◆ Try it:
Check each line of the data for "сервера", and copy the ones that have it.

▶

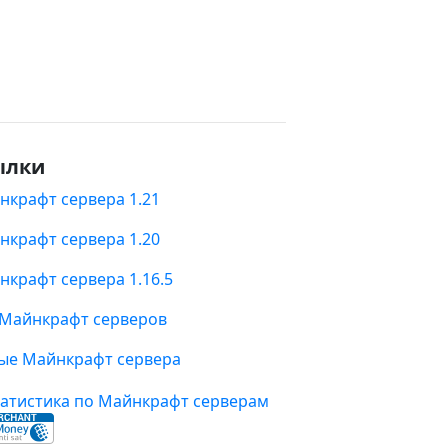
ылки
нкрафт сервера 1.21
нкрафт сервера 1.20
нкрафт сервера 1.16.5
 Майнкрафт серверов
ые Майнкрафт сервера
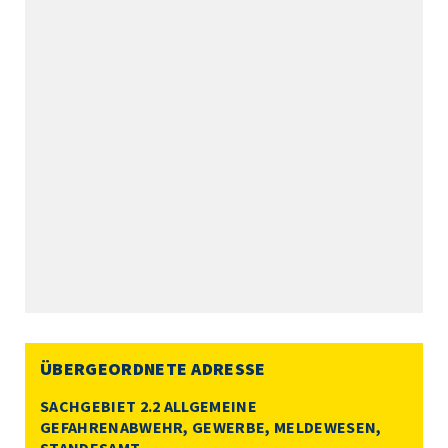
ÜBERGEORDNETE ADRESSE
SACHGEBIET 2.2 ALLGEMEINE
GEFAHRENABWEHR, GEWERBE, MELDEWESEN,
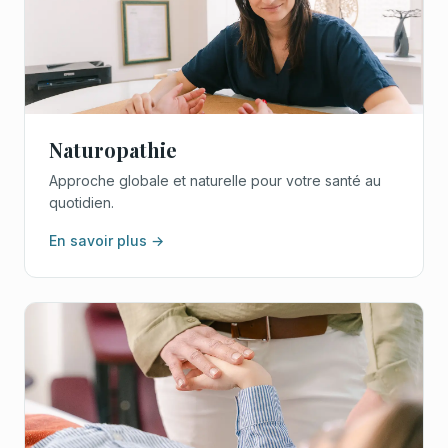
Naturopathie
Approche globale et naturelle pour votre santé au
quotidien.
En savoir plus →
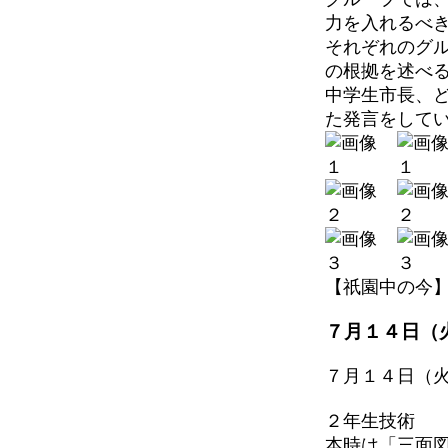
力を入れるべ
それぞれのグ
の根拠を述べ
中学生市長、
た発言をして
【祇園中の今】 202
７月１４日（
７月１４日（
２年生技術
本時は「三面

◀

◆ Solution for this task:
нкрафт сервера 1.21
нкрафт сервера 1.20
нкрафт сервера 1.16.5
ые Майнкрафт сервера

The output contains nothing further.